WHAT TO WORK ON: Give back exactly the line containing "36000 Châteauroux" and all that follow it in the data below, with the pictures left out.

Stored data entries:
────────────────────

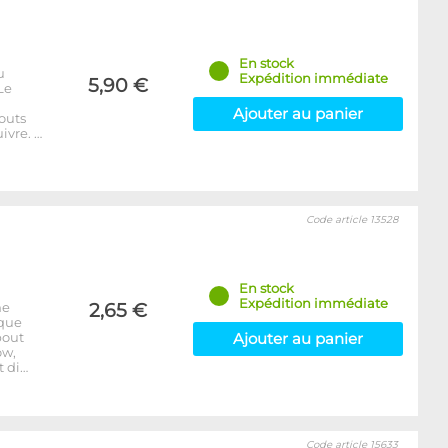
En stock
u
Expédition immédiate
5,90 €
Le
Ajouter au panier
outs
ivre. …
Code article 13528
En stock
Expédition immédiate
ne
2,65 €
aque
bout
Ajouter au panier
ow,
t di…
Code article 15633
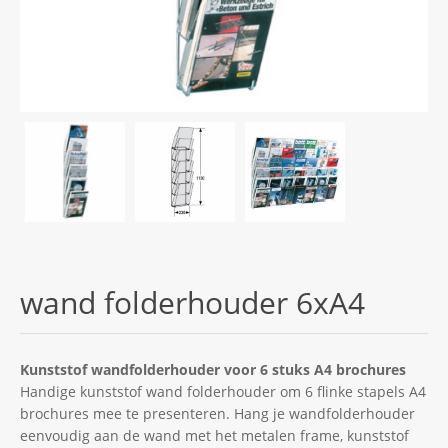
wand folderhouder 6xA4
Kunststof wandfolderhouder voor 6 stuks A4 brochures
Handige kunststof wand folderhouder om 6 flinke stapels A4
brochures mee te presenteren. Hang je wandfolderhouder
eenvoudig aan de wand met het metalen frame, kunststof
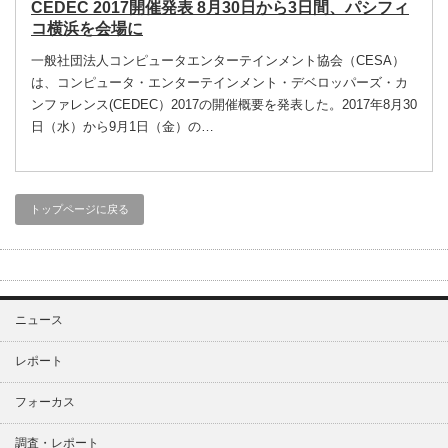
CEDEC 2017開催発表 8月30日から3日間、パシフィ
コ横浜を会場に
一般社団法人コンピュータエンターテインメント協会（CESA）
は、コンピュータ・エンターテインメント・デベロッパーズ・カ
ンファレンス(CEDEC）2017の開催概要を発表した。2017年8月30
日（水）から9月1日（金）の…
トップページに戻る
ニュース
レポート
フォーカス
調査・レポート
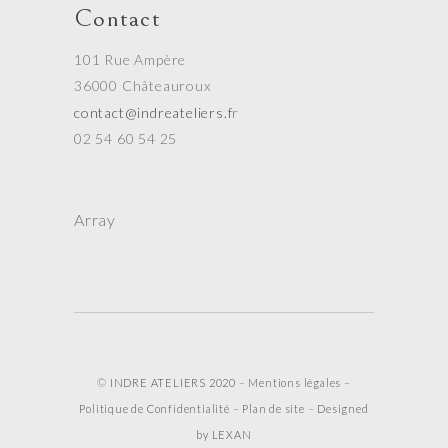
Contact
101 Rue Ampère
36000 Châteauroux
contact@indreateliers.f
r
02 54 60 54 25
Array
©
INDRE ATELIERS 2020
–
Mentions légales
–
Politique de Confidentialité
–
Plan de site
–
Designed
by LEXAN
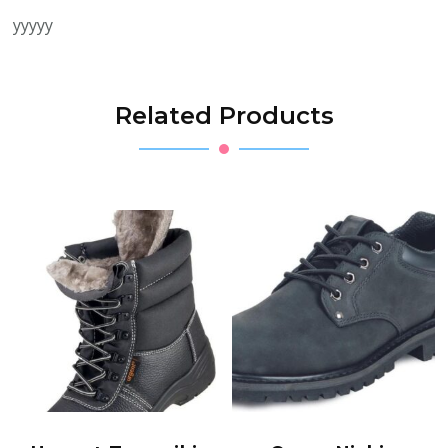
yyyyy
Related Products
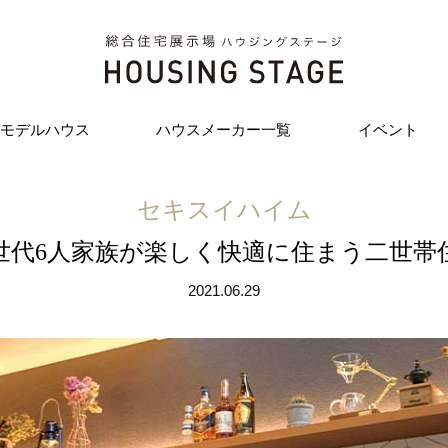
モデルハウス
ハウスメーカー一覧
イベント
セキスイハイム
世代6人家族が楽しく快適に住まう二世帯
2021.06.29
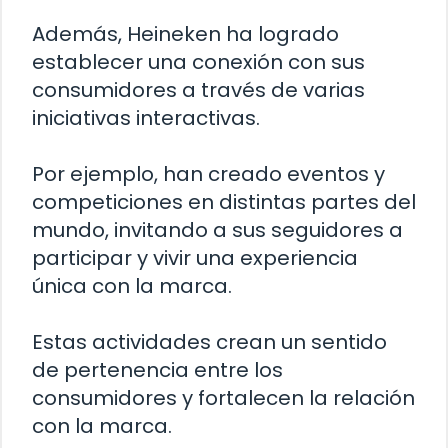
Además, Heineken ha logrado
establecer una conexión con sus
consumidores a través de varias
iniciativas interactivas.
Por ejemplo, han creado eventos y
competiciones en distintas partes del
mundo, invitando a sus seguidores a
participar y vivir una experiencia
única con la marca.
Estas actividades crean un sentido
de pertenencia entre los
consumidores y fortalecen la relación
con la marca.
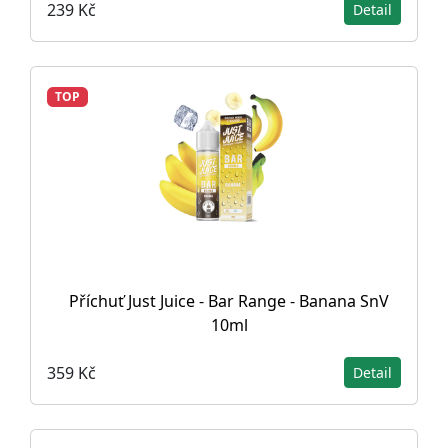
239 Kč
Detail
TOP
Příchuť Just Juice - Bar Range - Banana SnV
10ml
359 Kč
Detail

────────────────────

SOLUTION:
36000 Châteauroux
contact@indreateliers.f
r
02 54 60 54 25
Array
©
INDRE ATELIERS 2020
–
Mentions légales
–
Politique de Confidentialité
–
Plan de site
–
Designed
by LEXAN
yyyyy
Related Products
モデルハウス
ハウスメーカー一覧
イベント
セキスイハイム
世代6人家族が楽しく快適に住まう二世帯
2021.06.29
Además, Heineken ha logrado
establecer una conexión con sus
consumidores a través de varias
iniciativas interactivas.
Por ejemplo, han creado eventos y
competiciones en distintas partes del
mundo, invitando a sus seguidores a
participar y vivir una experiencia
única con la marca.
Estas actividades crean un sentido
de pertenencia entre los
consumidores y fortalecen la relación
con la marca.
239 Kč
Detail
TOP
Příchuť Just Juice - Bar Range - Banana SnV
10ml
359 Kč
Detail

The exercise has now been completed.